(Dataset entries)
════════════════

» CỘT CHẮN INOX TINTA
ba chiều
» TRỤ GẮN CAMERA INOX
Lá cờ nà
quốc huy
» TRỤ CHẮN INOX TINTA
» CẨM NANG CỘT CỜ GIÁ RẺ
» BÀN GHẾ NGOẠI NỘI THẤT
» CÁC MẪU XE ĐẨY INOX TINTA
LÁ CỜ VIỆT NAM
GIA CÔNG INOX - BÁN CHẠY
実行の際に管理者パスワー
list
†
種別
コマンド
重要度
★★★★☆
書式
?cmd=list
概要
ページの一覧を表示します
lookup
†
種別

════════════════

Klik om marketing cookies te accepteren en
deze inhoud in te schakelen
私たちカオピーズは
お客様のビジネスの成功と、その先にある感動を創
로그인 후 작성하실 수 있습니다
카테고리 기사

════════════════

What you will do: Return each full line of the entries that contains the word "TINTA".

Result of this task:
» CỘT CHẮN INOX TINTA
» TRỤ CHẮN INOX TINTA
» CÁC MẪU XE ĐẨY INOX TINTA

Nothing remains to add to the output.